### [EXERCISE]
Each line in the entries below that holds the string "края" is to be listed.

MATERIAL SHOWN Block Start

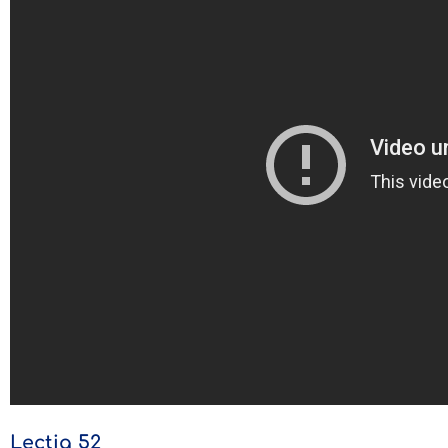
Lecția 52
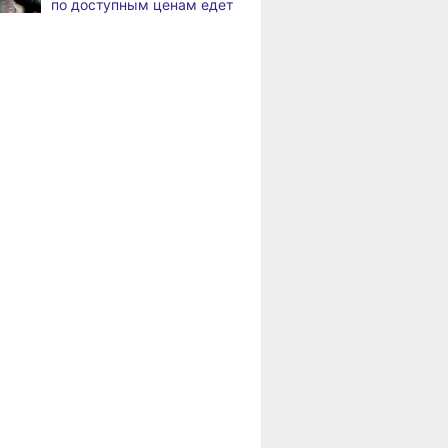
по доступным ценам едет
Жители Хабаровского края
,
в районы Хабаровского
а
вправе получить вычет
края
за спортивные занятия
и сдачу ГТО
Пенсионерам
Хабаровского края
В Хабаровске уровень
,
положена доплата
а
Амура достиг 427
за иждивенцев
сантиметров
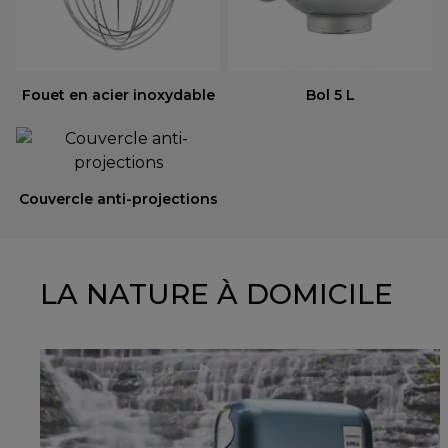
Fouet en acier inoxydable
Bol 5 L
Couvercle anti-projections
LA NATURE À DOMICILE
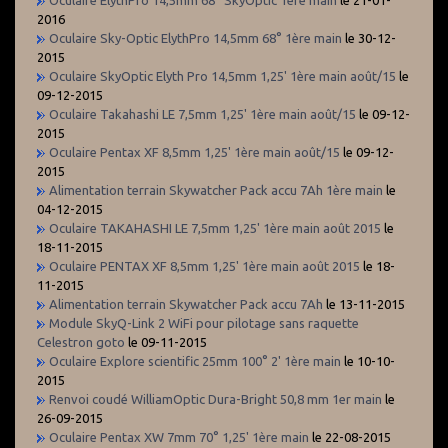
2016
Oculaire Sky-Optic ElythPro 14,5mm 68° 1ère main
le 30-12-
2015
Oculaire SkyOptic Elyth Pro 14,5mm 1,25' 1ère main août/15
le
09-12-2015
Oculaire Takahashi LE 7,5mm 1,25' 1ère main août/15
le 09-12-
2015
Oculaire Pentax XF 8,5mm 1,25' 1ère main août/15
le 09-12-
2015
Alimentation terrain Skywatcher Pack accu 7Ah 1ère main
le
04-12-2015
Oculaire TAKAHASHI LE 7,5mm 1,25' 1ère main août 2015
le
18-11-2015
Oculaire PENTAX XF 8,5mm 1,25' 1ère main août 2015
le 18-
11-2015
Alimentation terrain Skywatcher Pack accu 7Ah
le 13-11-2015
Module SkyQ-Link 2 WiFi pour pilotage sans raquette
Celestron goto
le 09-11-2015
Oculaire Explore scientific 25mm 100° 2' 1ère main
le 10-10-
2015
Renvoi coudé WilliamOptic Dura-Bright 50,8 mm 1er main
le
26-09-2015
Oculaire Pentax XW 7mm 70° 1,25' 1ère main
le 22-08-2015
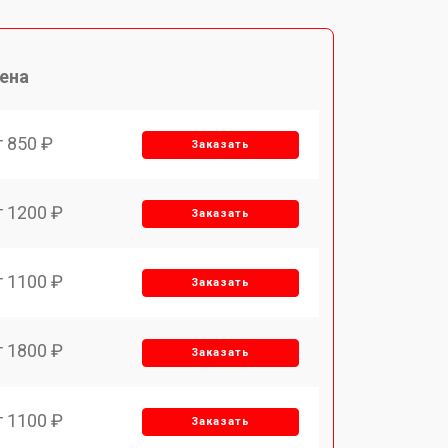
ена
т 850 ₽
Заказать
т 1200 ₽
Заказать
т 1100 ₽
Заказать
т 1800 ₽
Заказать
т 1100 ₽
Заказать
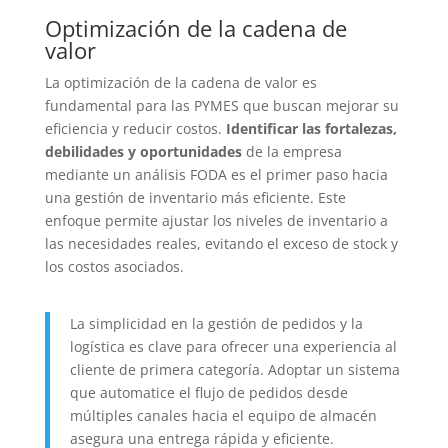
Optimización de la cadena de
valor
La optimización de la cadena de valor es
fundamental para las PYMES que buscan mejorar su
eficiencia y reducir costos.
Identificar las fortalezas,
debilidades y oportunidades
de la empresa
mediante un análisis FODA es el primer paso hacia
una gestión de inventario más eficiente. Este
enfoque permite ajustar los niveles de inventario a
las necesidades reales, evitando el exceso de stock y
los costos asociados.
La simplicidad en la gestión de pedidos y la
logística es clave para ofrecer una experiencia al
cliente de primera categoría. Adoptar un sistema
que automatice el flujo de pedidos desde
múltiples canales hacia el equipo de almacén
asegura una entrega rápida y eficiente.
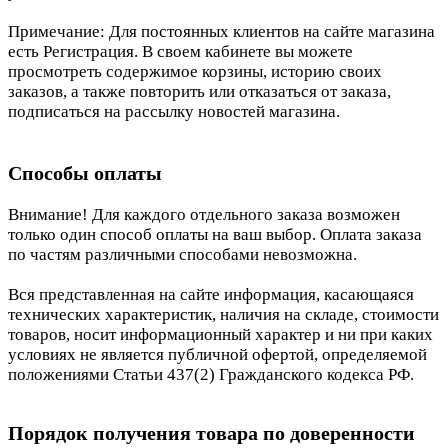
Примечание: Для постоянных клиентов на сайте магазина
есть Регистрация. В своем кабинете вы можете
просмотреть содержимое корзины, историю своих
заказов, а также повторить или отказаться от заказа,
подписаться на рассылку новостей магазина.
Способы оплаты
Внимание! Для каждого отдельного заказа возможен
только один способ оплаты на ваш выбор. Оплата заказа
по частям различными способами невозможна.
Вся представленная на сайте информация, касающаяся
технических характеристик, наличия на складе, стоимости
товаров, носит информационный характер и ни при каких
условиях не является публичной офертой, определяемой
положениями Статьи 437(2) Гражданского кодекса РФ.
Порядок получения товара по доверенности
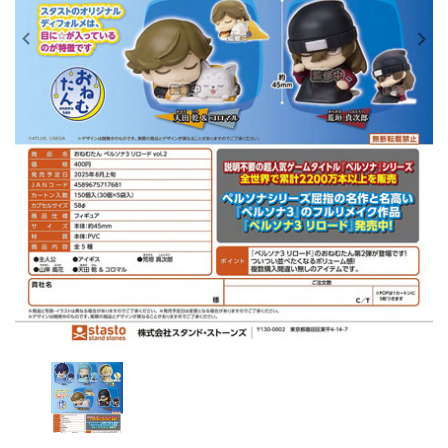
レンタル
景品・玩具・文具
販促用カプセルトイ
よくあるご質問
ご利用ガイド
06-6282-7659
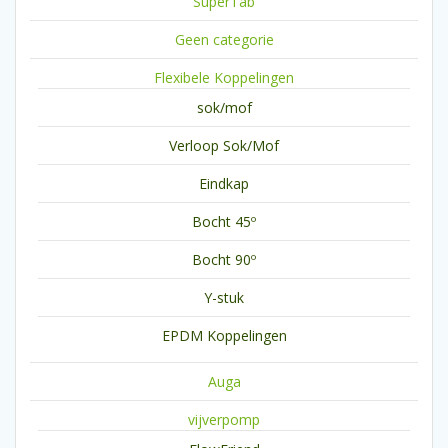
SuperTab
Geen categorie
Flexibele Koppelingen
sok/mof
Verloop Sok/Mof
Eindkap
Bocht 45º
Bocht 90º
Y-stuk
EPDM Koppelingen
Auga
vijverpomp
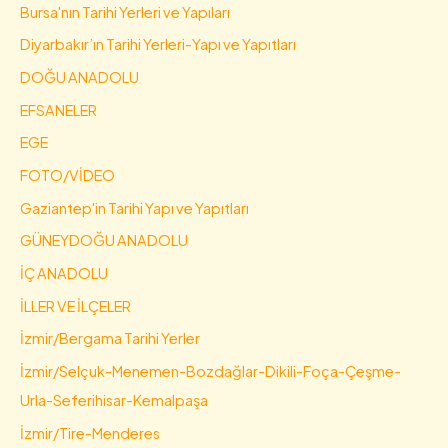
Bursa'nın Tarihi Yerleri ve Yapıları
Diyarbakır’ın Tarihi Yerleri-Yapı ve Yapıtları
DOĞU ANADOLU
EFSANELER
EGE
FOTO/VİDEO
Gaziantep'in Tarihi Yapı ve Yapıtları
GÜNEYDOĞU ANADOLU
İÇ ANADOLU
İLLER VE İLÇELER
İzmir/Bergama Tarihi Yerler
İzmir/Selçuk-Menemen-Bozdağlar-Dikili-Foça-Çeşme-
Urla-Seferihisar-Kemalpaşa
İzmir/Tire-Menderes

MATERIAL SHOWN Block End

### [EXPECTED ANSWER]
Жители Хабаровского края
края
Хабаровского края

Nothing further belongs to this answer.